▶ **About this exercise**:
Every entry below needs to be repeated exactly.

▶ **Record set**:
────────────────────────────────────────

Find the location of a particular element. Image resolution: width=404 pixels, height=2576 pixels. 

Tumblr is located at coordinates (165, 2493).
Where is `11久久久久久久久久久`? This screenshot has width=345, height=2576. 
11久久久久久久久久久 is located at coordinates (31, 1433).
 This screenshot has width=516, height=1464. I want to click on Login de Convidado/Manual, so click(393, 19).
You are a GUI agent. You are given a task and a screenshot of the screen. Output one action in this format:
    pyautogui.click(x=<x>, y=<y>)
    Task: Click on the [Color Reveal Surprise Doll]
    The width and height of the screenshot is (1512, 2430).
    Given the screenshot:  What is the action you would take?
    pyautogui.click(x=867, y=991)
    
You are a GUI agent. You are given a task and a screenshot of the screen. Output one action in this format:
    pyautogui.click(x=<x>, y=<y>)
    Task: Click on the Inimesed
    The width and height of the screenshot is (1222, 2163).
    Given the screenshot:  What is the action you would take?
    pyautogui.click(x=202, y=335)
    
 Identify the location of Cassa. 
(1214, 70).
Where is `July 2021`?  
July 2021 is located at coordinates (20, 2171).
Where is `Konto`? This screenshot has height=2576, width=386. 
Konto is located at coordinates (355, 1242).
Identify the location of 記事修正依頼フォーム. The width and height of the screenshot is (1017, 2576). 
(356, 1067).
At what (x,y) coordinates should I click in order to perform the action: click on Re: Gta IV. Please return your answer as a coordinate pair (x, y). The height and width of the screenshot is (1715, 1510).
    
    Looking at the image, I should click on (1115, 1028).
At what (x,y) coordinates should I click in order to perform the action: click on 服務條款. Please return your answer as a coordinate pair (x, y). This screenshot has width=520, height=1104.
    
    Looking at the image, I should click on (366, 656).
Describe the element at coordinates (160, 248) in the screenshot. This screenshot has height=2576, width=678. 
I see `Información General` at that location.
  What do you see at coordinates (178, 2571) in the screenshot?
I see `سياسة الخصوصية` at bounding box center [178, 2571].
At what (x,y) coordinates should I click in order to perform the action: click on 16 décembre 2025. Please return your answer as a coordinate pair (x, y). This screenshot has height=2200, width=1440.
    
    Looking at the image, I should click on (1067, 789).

────────────────────────────────────────

▶ **Response to this task**:
Find the location of a particular element. Image resolution: width=404 pixels, height=2576 pixels. 

Tumblr is located at coordinates (165, 2493).
Where is `11久久久久久久久久久`? This screenshot has width=345, height=2576. 
11久久久久久久久久久 is located at coordinates (31, 1433).
 This screenshot has width=516, height=1464. I want to click on Login de Convidado/Manual, so click(393, 19).
You are a GUI agent. You are given a task and a screenshot of the screen. Output one action in this format:
    pyautogui.click(x=<x>, y=<y>)
    Task: Click on the [Color Reveal Surprise Doll]
    The width and height of the screenshot is (1512, 2430).
    Given the screenshot:  What is the action you would take?
    pyautogui.click(x=867, y=991)
    
You are a GUI agent. You are given a task and a screenshot of the screen. Output one action in this format:
    pyautogui.click(x=<x>, y=<y>)
    Task: Click on the Inimesed
    The width and height of the screenshot is (1222, 2163).
    Given the screenshot:  What is the action you would take?
    pyautogui.click(x=202, y=335)
    
 Identify the location of Cassa. 
(1214, 70).
Where is `July 2021`?  
July 2021 is located at coordinates (20, 2171).
Where is `Konto`? This screenshot has height=2576, width=386. 
Konto is located at coordinates (355, 1242).
Identify the location of 記事修正依頼フォーム. The width and height of the screenshot is (1017, 2576). 
(356, 1067).
At what (x,y) coordinates should I click in order to perform the action: click on Re: Gta IV. Please return your answer as a coordinate pair (x, y). The height and width of the screenshot is (1715, 1510).
    
    Looking at the image, I should click on (1115, 1028).
At what (x,y) coordinates should I click in order to perform the action: click on 服務條款. Please return your answer as a coordinate pair (x, y). This screenshot has width=520, height=1104.
    
    Looking at the image, I should click on (366, 656).
Describe the element at coordinates (160, 248) in the screenshot. This screenshot has height=2576, width=678. 
I see `Información General` at that location.
  What do you see at coordinates (178, 2571) in the screenshot?
I see `سياسة الخصوصية` at bounding box center [178, 2571].
At what (x,y) coordinates should I click in order to perform the action: click on 16 décembre 2025. Please return your answer as a coordinate pair (x, y). This screenshot has height=2200, width=1440.
    
    Looking at the image, I should click on (1067, 789).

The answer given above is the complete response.